→ **TASK ITEM**
Pictures are not part of the copy; retype all the records below exactly.

Page images and extracted text:
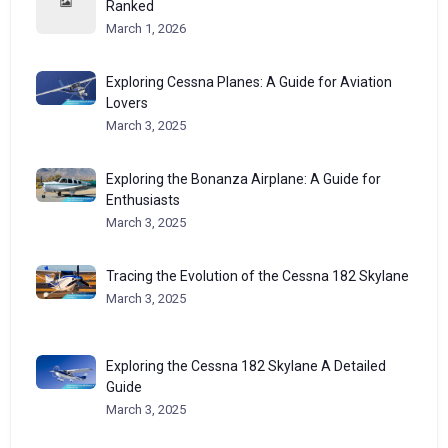
Ranked
March 1, 2026
Exploring Cessna Planes: A Guide for Aviation
Lovers
March 3, 2025
Exploring the Bonanza Airplane: A Guide for
Enthusiasts
March 3, 2025
Tracing the Evolution of the Cessna 182 Skylane
March 3, 2025
Exploring the Cessna 182 Skylane A Detailed
Guide
March 3, 2025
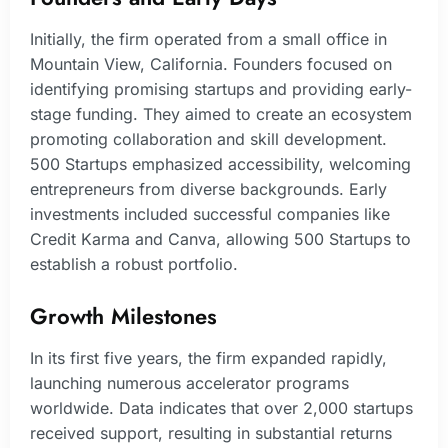
Initially, the firm operated from a small office in
Mountain View, California. Founders focused on
identifying promising startups and providing early-
stage funding. They aimed to create an ecosystem
promoting collaboration and skill development.
500 Startups emphasized accessibility, welcoming
entrepreneurs from diverse backgrounds. Early
investments included successful companies like
Credit Karma and Canva, allowing 500 Startups to
establish a robust portfolio.
Growth Milestones
In its first five years, the firm expanded rapidly,
launching numerous accelerator programs
worldwide. Data indicates that over 2,000 startups
received support, resulting in substantial returns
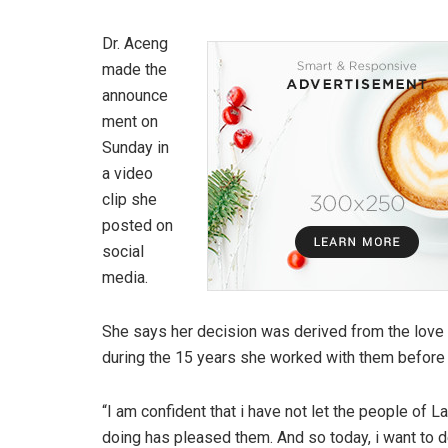
Dr. Aceng
made the
announce
ment on
Sunday in
a video
clip she
posted on
social
media.
She says her decision was derived from the lov
during the 15 years she worked with them before 
“I am confident that i have not let the people of 
doing has pleased them. And so today, i want to de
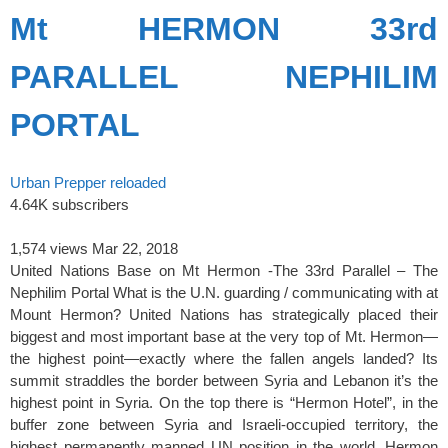
Mt HERMON 33rd
PARALLEL NEPHILIM
PORTAL
Urban Prepper reloaded
4.64K subscribers
1,574 views
Mar 22, 2018
United Nations Base on Mt Hermon -The 33rd Parallel – The
Nephilim Portal What is the U.N. guarding / communicating with at
Mount Hermon? United Nations has strategically placed their
biggest and most important base at the very top of Mt. Hermon—
the highest point—exactly where the fallen angels landed? Its
summit straddles the border between Syria and Lebanon it’s the
highest point in Syria. On the top there is “Hermon Hotel”, in the
buffer zone between Syria and Israeli-occupied territory, the
highest permanently manned UN position in the world. Hermon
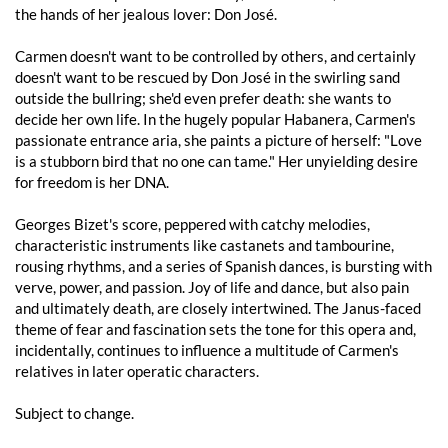
the hands of her jealous lover: Don José.
Carmen doesn't want to be controlled by others, and certainly
doesn't want to be rescued by Don José in the swirling sand
outside the bullring; she'd even prefer death: she wants to
decide her own life. In the hugely popular Habanera, Carmen's
passionate entrance aria, she paints a picture of herself: "Love
is a stubborn bird that no one can tame." Her unyielding desire
for freedom is her DNA.
Georges Bizet's score, peppered with catchy melodies,
characteristic instruments like castanets and tambourine,
rousing rhythms, and a series of Spanish dances, is bursting with
verve, power, and passion. Joy of life and dance, but also pain
and ultimately death, are closely intertwined. The Janus-faced
theme of fear and fascination sets the tone for this opera and,
incidentally, continues to influence a multitude of Carmen's
relatives in later operatic characters.
Subject to change.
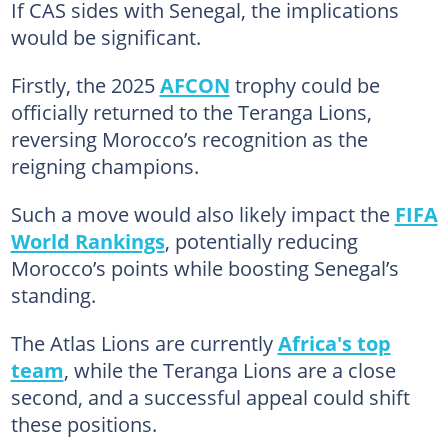
If CAS sides with Senegal, the implications
would be significant.
Firstly, the 2025
AFCON
trophy could be
officially returned to the Teranga Lions,
reversing Morocco’s recognition as the
reigning champions.
Such a move would also likely impact the
FIFA
World Rankings
, potentially reducing
Morocco’s points while boosting Senegal’s
standing.
The Atlas Lions are currently
Africa's top
team
, while the Teranga Lions are a close
second, and a successful appeal could shift
these positions.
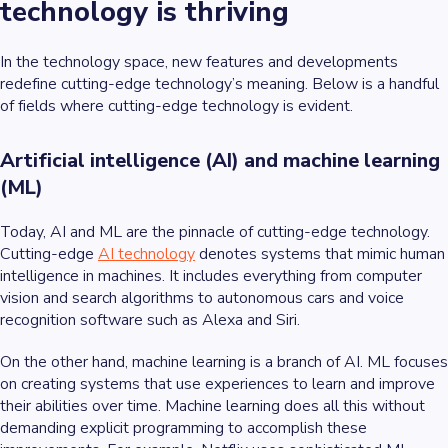
technology is thriving
In the technology space, new features and developments
redefine cutting-edge technology’s meaning. Below is a handful
of fields where cutting-edge technology is evident.
Artificial intelligence (AI) and machine learning
(ML)
Today, AI and ML are the pinnacle of cutting-edge technology.
Cutting-edge
AI technology
denotes systems that mimic human
intelligence in machines. It includes everything from computer
vision and search algorithms to autonomous cars and voice
recognition software such as Alexa and Siri.
On the other hand, machine learning is a branch of AI. ML focuses
on creating systems that use experiences to learn and improve
their abilities over time. Machine learning does all this without
demanding explicit programming to accomplish these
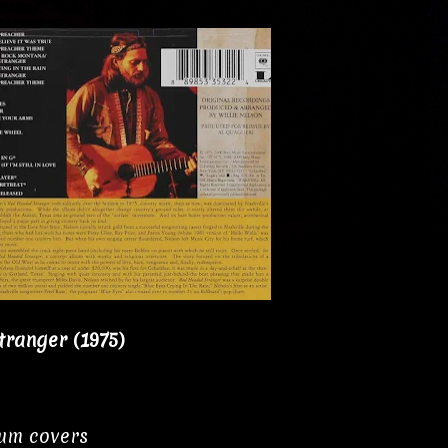
tranger (1975)
bum covers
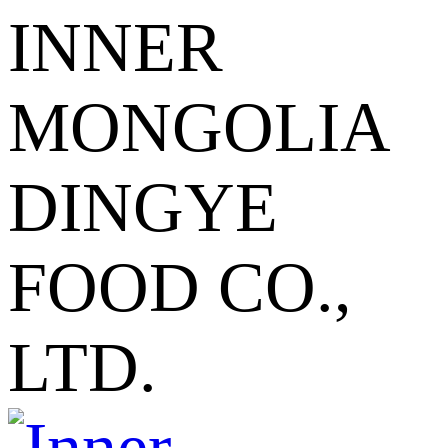
INNER
MONGOLIA
DINGYE
FOOD CO.,
LTD.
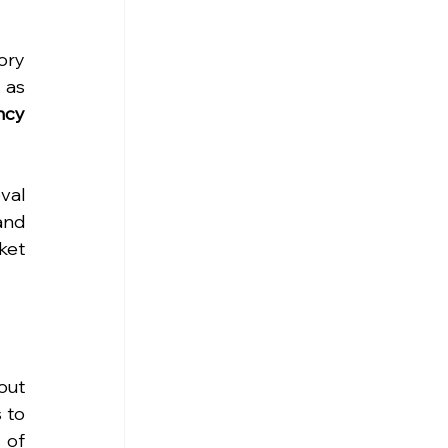
ry 
as 
cy 
al 
nd 
et 
ut 
to 
of 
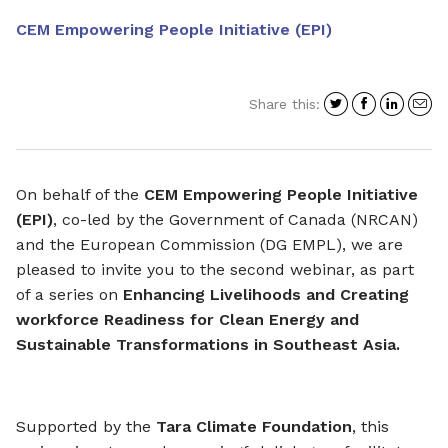
CEM Empowering People Initiative (EPI)
Share
Share
Shar
S
Share this:
on
on
on
i
Twitter
Facebo
Link
a
e
On behalf of the
CEM Empowering People Initiative
(EPI)
, co-led by the Government of Canada (NRCAN)
and the European Commission (DG EMPL), we are
pleased to invite you to the second webinar, as part
of a series on
Enhancing Livelihoods and Creating
workforce Readiness for Clean Energy and
Sustainable Transformations in Southeast Asia.
Supported by the
Tara Climate Foundation
, this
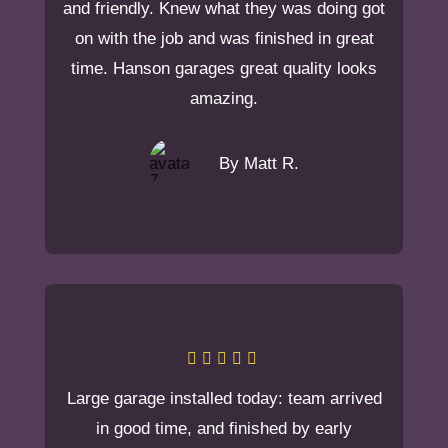
and friendly. Knew what they was doing got
on with the job and was finished in great
time. Hanson garages great quality looks
amazing.
By Matt R.
Large garage installed today: team arrived
in good time, and finished by early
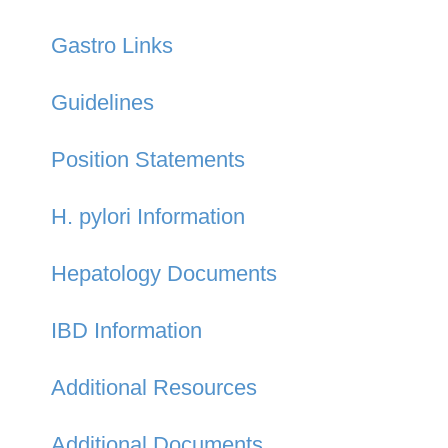
Gastro Links
Guidelines
Position Statements
H. pylori Information
Hepatology Documents
IBD Information
Additional Resources
Additional Documents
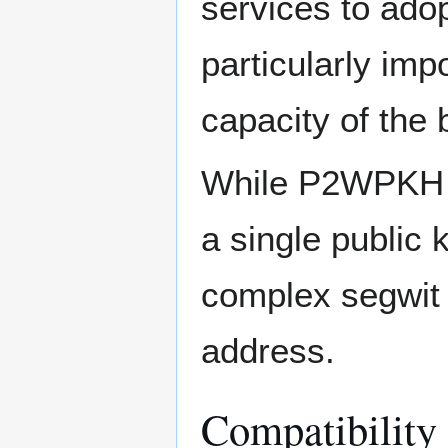
services to ado
particularly imp
capacity of the 
While P2WPKH ad
a single public
complex segwit 
address.
Compatibility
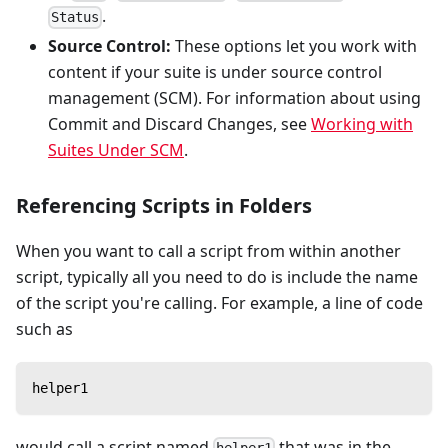
.
Status
Source Control:
These options let you work with
content if your suite is under source control
management (SCM). For information about using
Commit and Discard Changes, see
Working with
Suites Under SCM
.
Referencing Scripts in Folders
When you want to call a script from within another
script, typically all you need to do is include the name
of the script you're calling. For example, a line of code
such as
helper1
would call a script named
that was in the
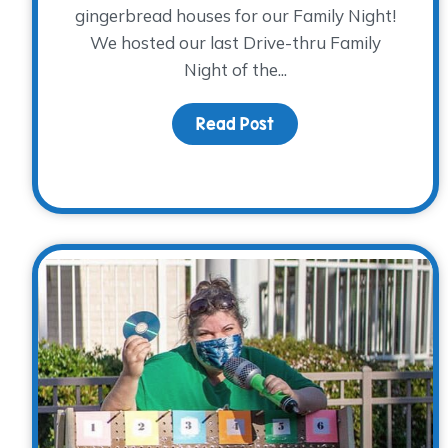
gingerbread houses for our Family Night!
We hosted our last Drive-thru Family
Night of the...
Read Post
about Spreading Holid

→ **FINISHED EXERCISE**
Ranked
March 1, 2026
Exploring Cessna Planes: A Guide for Aviation
Lovers
March 3, 2025
Exploring the Bonanza Airplane: A Guide for
Enthusiasts
March 3, 2025
Tracing the Evolution of the Cessna 182 Skylane
March 3, 2025
Exploring the Cessna 182 Skylane A Detailed
Guide
March 3, 2025
Initially, the firm operated from a small office in
Mountain View, California. Founders focused on
identifying promising startups and providing early-
stage funding. They aimed to create an ecosystem
promoting collaboration and skill development.
500 Startups emphasized accessibility, welcoming
entrepreneurs from diverse backgrounds. Early
investments included successful companies like
Credit Karma and Canva, allowing 500 Startups to
establish a robust portfolio.
Growth Milestones
In its first five years, the firm expanded rapidly,
launching numerous accelerator programs
worldwide. Data indicates that over 2,000 startups
received support, resulting in substantial returns
Dr. Aceng
made the
announce
ment on
Sunday in
a video
clip she
posted on
social
media.
She says her decision was derived from the lov
during the 15 years she worked with them before 
“I am confident that i have not let the people of 
doing has pleased them. And so today, i want to de
Mt HERMON 33rd
PARALLEL NEPHILIM
PORTAL
Urban Prepper reloaded
4.64K subscribers
1,574 views
Mar 22, 2018
United Nations Base on Mt Hermon -The 33rd Parallel – The
Nephilim Portal What is the U.N. guarding / communicating with at
Mount Hermon? United Nations has strategically placed their
biggest and most important base at the very top of Mt. Hermon—
the highest point—exactly where the fallen angels landed? Its
summit straddles the border between Syria and Lebanon it’s the
highest point in Syria. On the top there is “Hermon Hotel”, in the
buffer zone between Syria and Israeli-occupied territory, the
highest permanently manned UN position in the world. Hermon
the hands of her jealous lover: Don José.
Carmen doesn't want to be controlled by others, and certainly
doesn't want to be rescued by Don José in the swirling sand
outside the bullring; she'd even prefer death: she wants to
decide her own life. In the hugely popular Habanera, Carmen's
passionate entrance aria, she paints a picture of herself: "Love
is a stubborn bird that no one can tame." Her unyielding desire
for freedom is her DNA.
Georges Bizet's score, peppered with catchy melodies,
characteristic instruments like castanets and tambourine,
rousing rhythms, and a series of Spanish dances, is bursting with
verve, power, and passion. Joy of life and dance, but also pain
and ultimately death, are closely intertwined. The Janus-faced
theme of fear and fascination sets the tone for this opera and,
incidentally, continues to influence a multitude of Carmen's
relatives in later operatic characters.
Subject to change.
If CAS sides with Senegal, the implications
would be significant.
Firstly, the 2025
AFCON
trophy could be
officially returned to the Teranga Lions,
reversing Morocco’s recognition as the
reigning champions.
Such a move would also likely impact the
FIFA
World Rankings
, potentially reducing
Morocco’s points while boosting Senegal’s
standing.
The Atlas Lions are currently
Africa's top
team
, while the Teranga Lions are a close
second, and a successful appeal could shift
these positions.
technology is thriving
In the technology space, new features and developments
redefine cutting-edge technology’s meaning. Below is a handful
of fields where cutting-edge technology is evident.
Artificial intelligence (AI) and machine learning
(ML)
Today, AI and ML are the pinnacle of cutting-edge technology.
Cutting-edge
AI technology
denotes systems that mimic human
intelligence in machines. It includes everything from computer
vision and search algorithms to autonomous cars and voice
recognition software such as Alexa and Siri.
On the other hand, machine learning is a branch of AI. ML focuses
on creating systems that use experiences to learn and improve
their abilities over time. Machine learning does all this without
demanding explicit programming to accomplish these
tranger (1975)
bum covers
INNER
MONGOLIA
DINGYE
FOOD CO.,
LTD.
ry 
as 
cy 
al 
nd 
et 
ut 
to 
of 
CEM Empowering People Initiative (EPI)
Share
Share
Shar
S
Share this:
on
on
on
i
Twitter
Facebo
Link
a
e
On behalf of the
CEM Empowering People Initiative
(EPI)
, co-led by the Government of Canada (NRCAN)
and the European Commission (DG EMPL), we are
pleased to invite you to the second webinar, as part
of a series on
Enhancing Livelihoods and Creating
workforce Readiness for Clean Energy and
Sustainable Transformations in Southeast Asia.
Supported by the
Tara Climate Foundation
, this
and friendly. Knew what they was doing got
on with the job and was finished in great
time. Hanson garages great quality looks
amazing.
By Matt R.
Large garage installed today: team arrived
in good time, and finished by early
Gastro Links
Guidelines
Position Statements
H. pylori Information
Hepatology Documents
IBD Information
Additional Resources
Additional Documents
services to ado
particularly imp
capacity of the 
While P2WPKH ad
a single public
complex segwit 
address.
Compatibility
.
Status
Source Control:
These options let you work with
content if your suite is under source control
management (SCM). For information about using
Commit and Discard Changes, see
Working with
Suites Under SCM
.
Referencing Scripts in Folders
When you want to call a script from within another
script, typically all you need to do is include the name
of the script you're calling. For example, a line of code
such as
helper1
would call a script named
that was in the
gingerbread houses for our Family Night!
We hosted our last Drive-thru Family
Night of the...
Read Post
about Spreading Holid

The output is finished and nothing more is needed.